One of the items most interestingly connected to Lakeside is a rare 15-inch Staffordshire porcelain symbolizing Faith, Hope and Charity, the values of the Good Templars. While it celebrates the organization’s first branch in England, established in 1868, the organization’s values were the same here at the Lakeside chapter. The Good Templars originated in 1851 as a fraternal organization dedicated to temperance. The organization included both men and women as members and made no distinction of race, but they had a short history at Lakeside.

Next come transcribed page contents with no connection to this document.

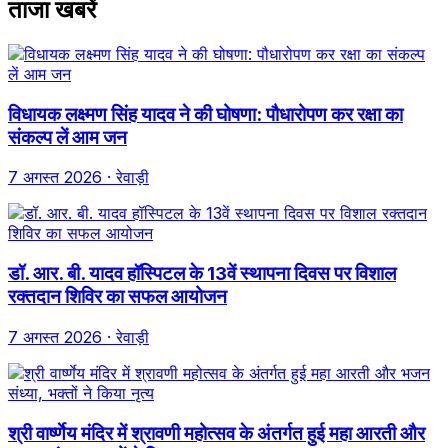
ताजा खबरें
विधायक लक्ष्मण सिंह यादव ने की घोषणा: पौधारोपण कर रक्षा का
संकल्प लें आम जन
7 अगस्त 2026
· रेवाड़ी
डॉ. आर. बी. यादव हॉस्पिटल के 13वें स्थापना दिवस पर विशाल
रक्तदान शिविर का सफल आयोजन
7 अगस्त 2026
· रेवाड़ी
श्री वार्ष्णेय मंदिर में श्रावणी महोत्सव के अंतर्गत हुई महा आरती और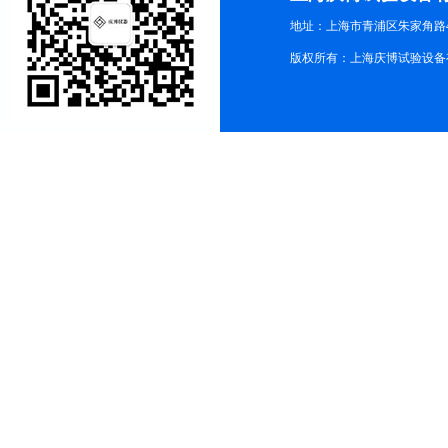
地址：上海市青浦区朱家角路4
版权所有：上海庆博试验设备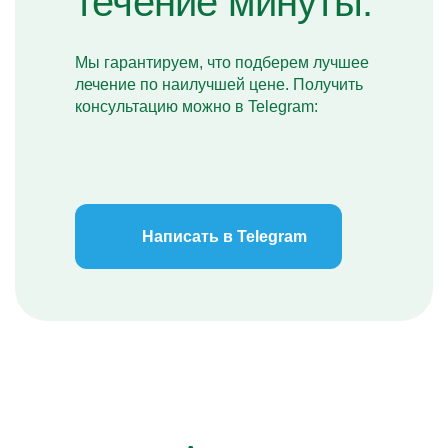
течение минуты.
Мы гарантируем, что подберем лучшее
лечение по наилучшей цене. Получить
консультацию можно в Telegram:
Написать в Telegram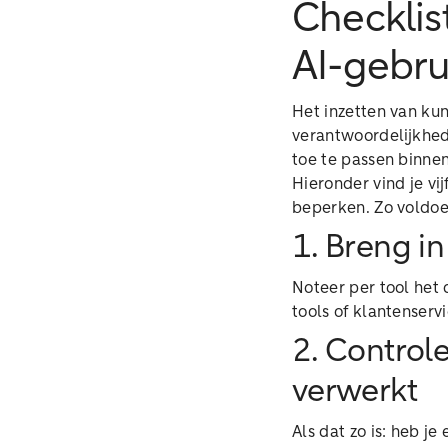
Checklis
AI-gebru
Het inzetten van kun
verantwoordelijkhed
toe te passen binnen
Hieronder vind je vij
beperken. Zo voldoe
1. Breng in
Noteer per tool het
tools of klantenserv
2. Control
verwerkt
Als dat zo is: heb j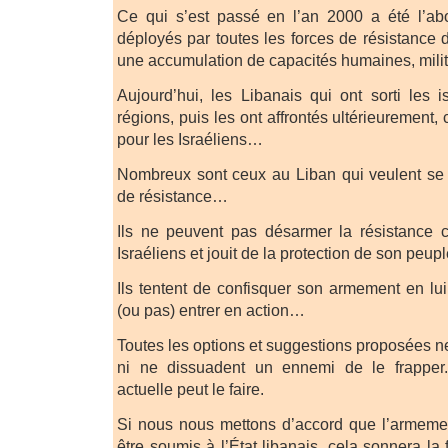
Ce qui s’est passé en l’an 2000 a été l’abo
déployés par toutes les forces de résistance d
une accumulation de capacités humaines, milit
Aujourd’hui, les Libanais qui ont sorti les i
régions, puis les ont affrontés ultérieurement
pour les Israéliens…
Nombreux sont ceux au Liban qui veulent se
de résistance…
Ils ne peuvent pas désarmer la résistance c
Israéliens et jouit de la protection de son peupl
Ils tentent de confisquer son armement en lui
(ou pas) entrer en action…
Toutes les options et suggestions proposées n
ni ne dissuadent un ennemi de le frapper.
actuelle peut le faire.
Si nous nous mettons d’accord que l’armemen
être soumis à l’État libanais, cela sonnera la 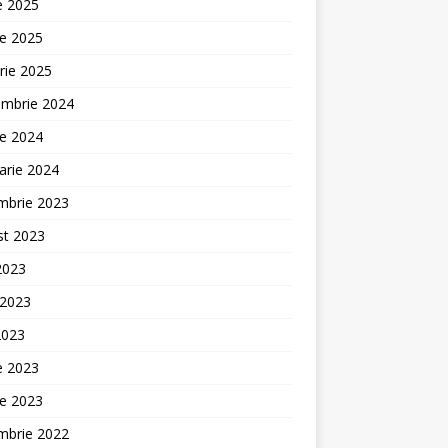
ie 2025
ie 2025
rie 2025
embrie 2024
ie 2024
arie 2024
mbrie 2023
st 2023
 2023
 2023
2023
ie 2023
ie 2023
mbrie 2022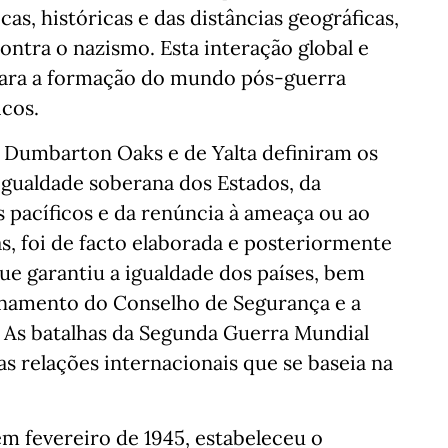
cas, históricas e das distâncias geográficas,
ontra o nazismo. Esta interação global e
 para a formação do mundo pós-guerra
cos.
 Dumbarton Oaks e de Yalta definiram os
igualdade soberana dos Estados, da
 pacíficos e da renúncia à ameaça ou ao
, foi de facto elaborada e posteriormente
ue garantiu a igualdade dos países, bem
namento do Conselho de Segurança e a
. As batalhas da Segunda Guerra Mundial
 relações internacionais que se baseia na
em fevereiro de 1945, estabeleceu o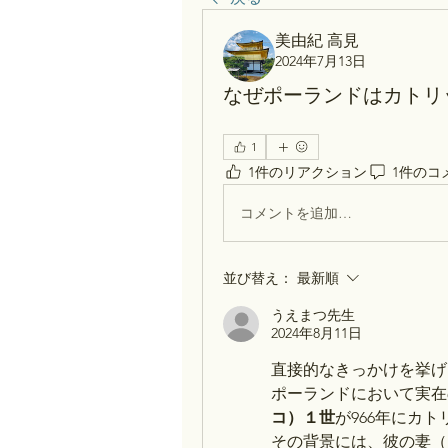
美由紀 高見
2024年7月13日
なぜポーランドはカトリ
1
1件のリアクション
1件のコ
コメントを追加…
並び替え：
最新順
うえまつ先生
2024年8月11日
直接的なきっかけを挙げ
ポーランドにおいて実在
コ）１世
が966年にカ
その背景には、彼の妻（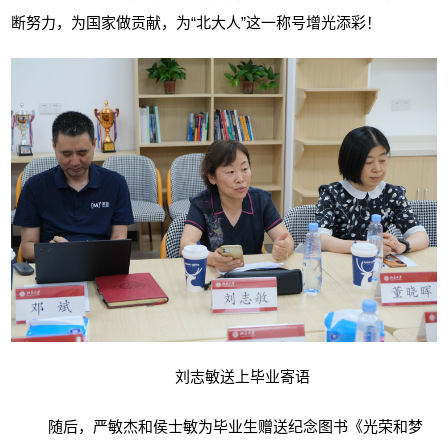
断努力，为国家做贡献，为“北大人”这一称号增光添彩！
刘志敏送上毕业寄语
随后，
严敏杰和侯士敏为毕业生赠送纪念图书《光荣和梦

They disbanded and sold their unfinished building to the Methodist Episcopal Church, which was destroyed in the great 1929 fire that swept through Lakeside.

Chinese ceramic tomb figure, Six Dynasties Period

One of the rarest items in the collection is a Chinese ceramic tomb figure from the Six Dynasties period. This female figurine is of a Classic form, tall and slender, in a slight forward posture, with lowered head and down casting eyes, suggesting her status as lady in waiting.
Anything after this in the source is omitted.